Tangerine Principle (When is the employee to blame)

Two big legal decisions should trigger a fundament review of your risk assessments.13501822_10154096762325236_8276401616634398859_n

  1. Tangerine confectionary was prosecuted and fined after an employee became trapped in jelly-bean making machinery in its factory, and died. The appeal raised questions of whether the employee had placed himself in a dangerous position, and was it foreseeable to the employer that he would or could act in such a way.

In other words, is the employee without blame and does the employer have to foresee and manage all risks.

  1. In Veolia, an agency worker had been litter-picking while an employee drove a Veolia van behind him, when a lorry hit the car, propelling it forward and killing the agency worker and injuring the employee. The company appealed, arguing that the accident was caused by poor driving rather than Veolia.

Again raising the question about employee responsibility for risk?

These are good questions that were rejected by the court. The Court dismissed both companies’ appeals against their convictions under the Health and Safety at Work etc. Act 1974 (HSWA 1974).

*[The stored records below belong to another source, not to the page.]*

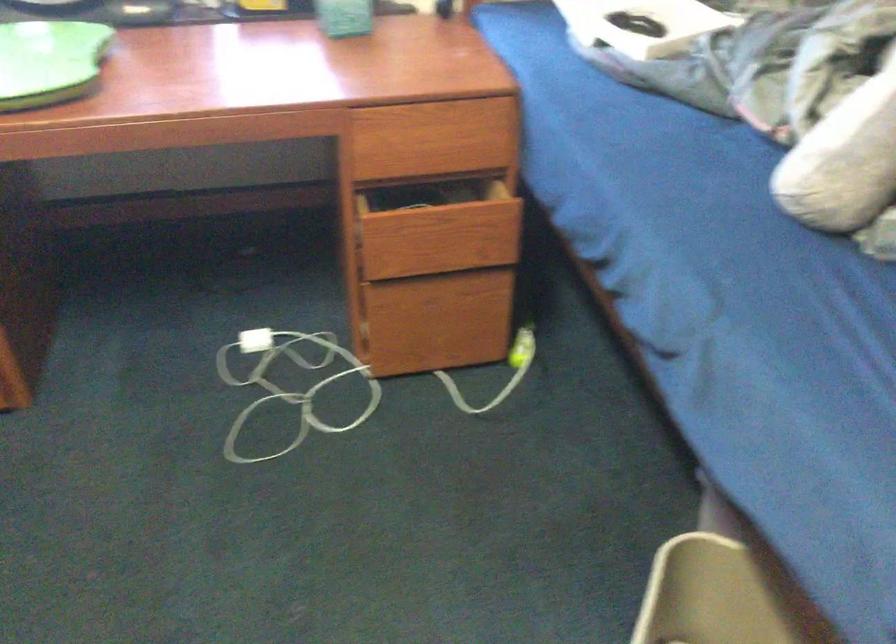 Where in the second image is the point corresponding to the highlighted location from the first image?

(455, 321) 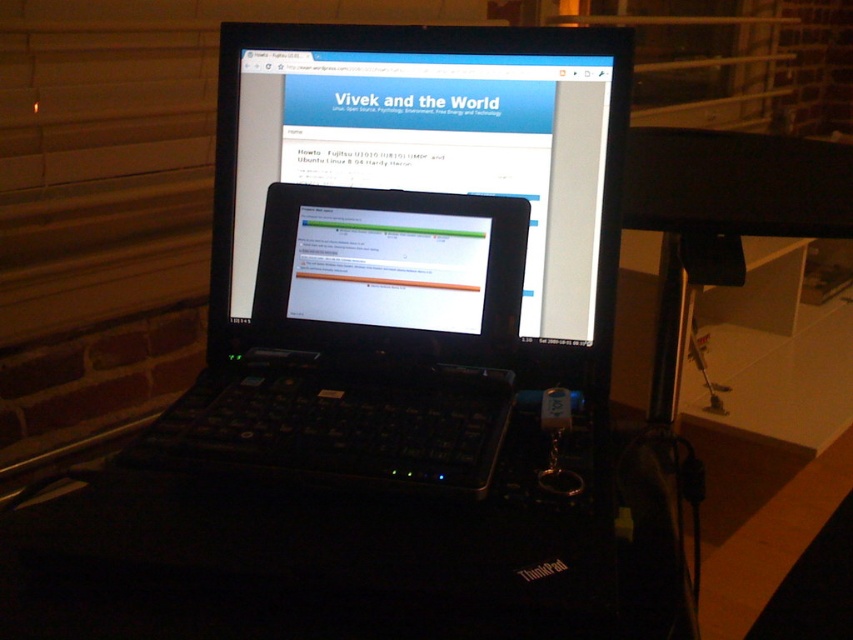 Looking at this image, you are a photographer standing at a distance of 24 inches from the black plastic laptop at center. You want to take a photo of it. Can you move closer to get a better shot without exceeding the minimum safe distance recommended for handling electronic devices?

The black plastic laptop at center is currently 23.75 inches away from the camera. Since you are standing at 24 inches, which is slightly farther away, you can move closer by 0.25 inches to reach the exact minimum safe distance. However, moving closer than 23.75 inches would be unsafe and not recommended.

Where is the black plastic laptop at center located in the image?

The black plastic laptop at center is located at point (433,150) in the image.

Looking at this image, you are organizing a tech event and need to display two laptops on a table. You have a black plastic laptop at center and a matte black laptop at center. If you want to arrange them side by side with the larger one on the left, which laptop should be placed on the left side?

The black plastic laptop at center should be placed on the left side because it is larger than the matte black laptop at center according to the description. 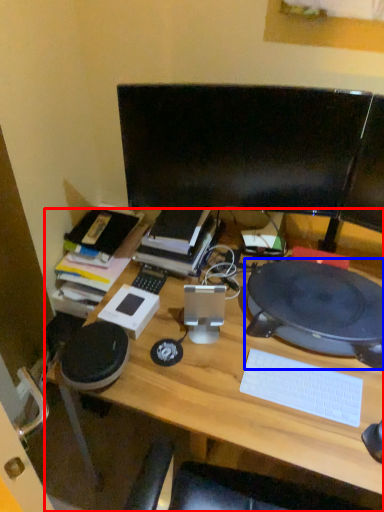 Question: Which object appears closest to the camera in this image, desk (highlighted by a red box) or computer (highlighted by a blue box)?

Choices:
 (A) desk
 (B) computer

Answer: (A) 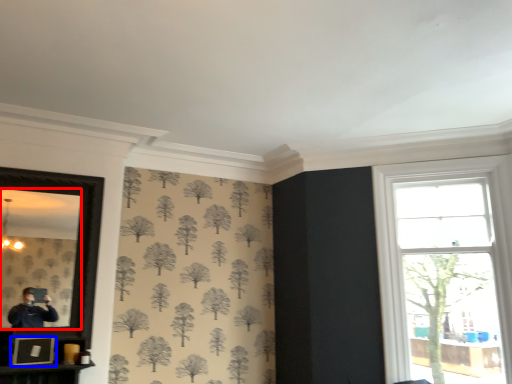 Question: Which of the following is the closest to the observer, mirror (highlighted by a red box) or picture frame (highlighted by a blue box)?

Choices:
 (A) mirror
 (B) picture frame

Answer: (A) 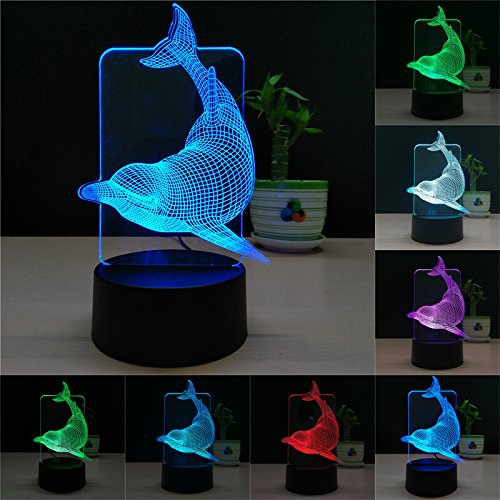 The height and width of the screenshot is (500, 500). I want to click on pot, so click(308, 228). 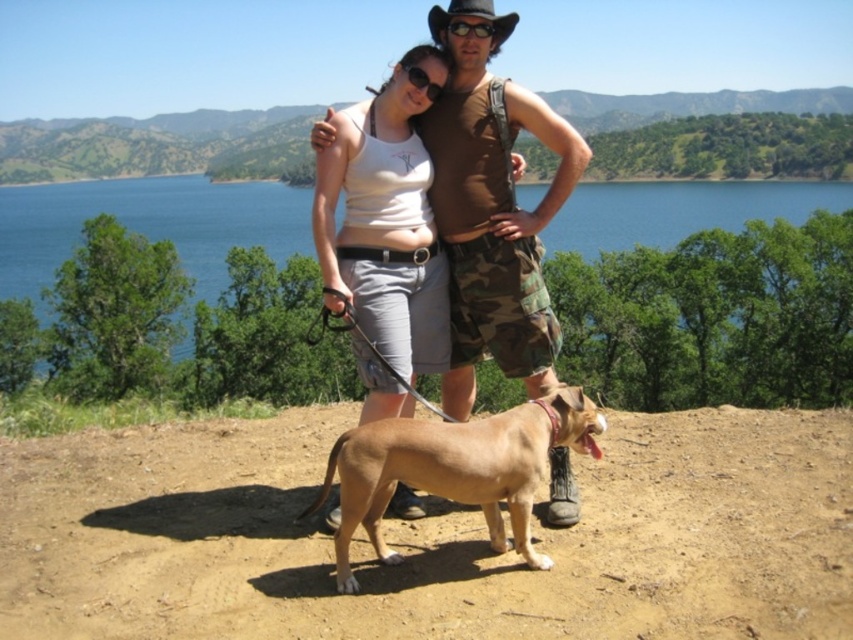 You are standing at the dirt path where the man and woman are located. You want to walk straight towards the blue water at center. What direction should you walk in?

Since the blue water at center is located at point 0.352 on the x axis and 0.175 on the y axis, you should walk towards the center of the image to reach it.

Consider the image. Based on the coordinates provided, which object is located at point (492, 211)?

The brown camouflage shorts at center is located at point (492, 211).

Michael Veal, prosecuting solicitor from Lester Aldridge LLP, who acted for the Health and Safety Executive, said: “Apart from where the allegation includes welfare of an employee, the decision of the Court of Appeal in Tangerine and Veolia is that the duty towards employees under section 2(1) of HSWA 1974 requires the same level of response from employers as the duty towards non-employees under section 3(1).

“They impose, in effect, a duty on employers to think deliberately about things which are not obvious.”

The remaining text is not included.